Content-based image retrieval (CBIR) has become an active and challenging research area, and various approaches and systems have been developed. However, few work has been done on effectively evaluating the performance of the CBIR techniques and systems. The state of the art for evaluating image retrieval is quite chaotic: researchers design different algorithms and then test the performance on their own testbeds. The metrics such as precision and recall have been popularly used in the literature but are impractical due to the tedious process of measuring relevance and human subjectivity. Also, there is no common testbed, and there is no theory about how to compare different testbeds. The lack of an uniform evaluation methodology is clearly a limiting factor in the development of the multimedia retrieval field.

There are two main objectives in formulating an evaluation methodology for content-based image retrieval: (1) Measurement of the complexity of the image testbeds which can be used to quantitatively determine the degree of difficulty in retrieving images from the image testbeds, and (2) Comparison of the performance of different retrieval approaches which can quantitatively give an objective ranking of the performance of the retrieval approaches. In this project, we investigate a general evaluation methodology based on image database statistics and information retrieval theory for content-based image retrieval. In particular, we develop a novel approach which quantitatively measures the complexity of the image testbeds by calculating a single value -- cross entropy. To achieve this goal, we first establish a general framework (termed keyblock model) of the image feature representations which provides us a vehicle to conduct statistical analysis on images and forms a basis for establishing the evaluation methodology. Upon this framework, we establish our evaluation methodology which includes: (1) measuring the complexity of the image databases by their cross entropy with respect to a keyblock model, and (2) ranking the retrieval approaches by their cross entropy with respect to a particular testbed. Comprehensive experiments are conducted on various testbeds to evaluate and verify our approach.

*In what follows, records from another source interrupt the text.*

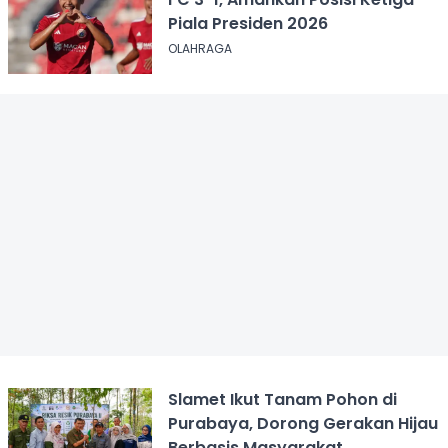
Piala Presiden 2026
OLAHRAGA
Slamet Ikut Tanam Pohon di
Purabaya, Dorong Gerakan Hijau
Berbasis Masyarakat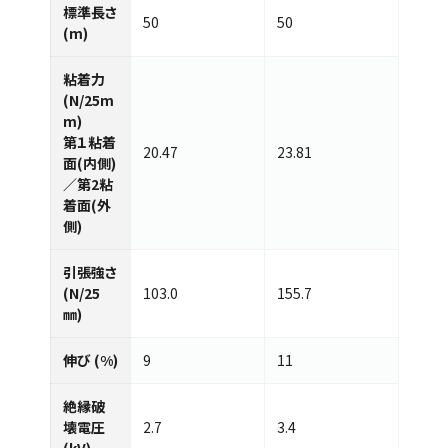
標準⻑さ
50
50
(m)
粘着力
(N/25m
m)
第１粘着
20.47
23.81
面(内側)
／第2粘
着面(外
側)
引張強さ
(N/25
103.0
155.7
㎜)
伸び (%)
9
11
絶縁破
壊電圧
2.7
3.4
(kV)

This research is the first attempt to address technical issues on establishing a common benchmark for content-based image retrieval and has very important impact on the content-based image retrieval field. Using the proposed approaches, the image testbeds used to evaluate different approaches can be compared with each other on their complexity in supporting image querying. Furthermore, the retrieval techniques can be compared with each other without using queries so the human subjectivity is avoided. Also, based on the proposed measurements, issues regarding the arts, humanities, museum, as well as others can be pursued relatively easier. Thus, the algorithms and experimental results developed in this project are a valuable asset for the community to eventually establish a general theory of the evaluation methodology for content-based image retrieval research.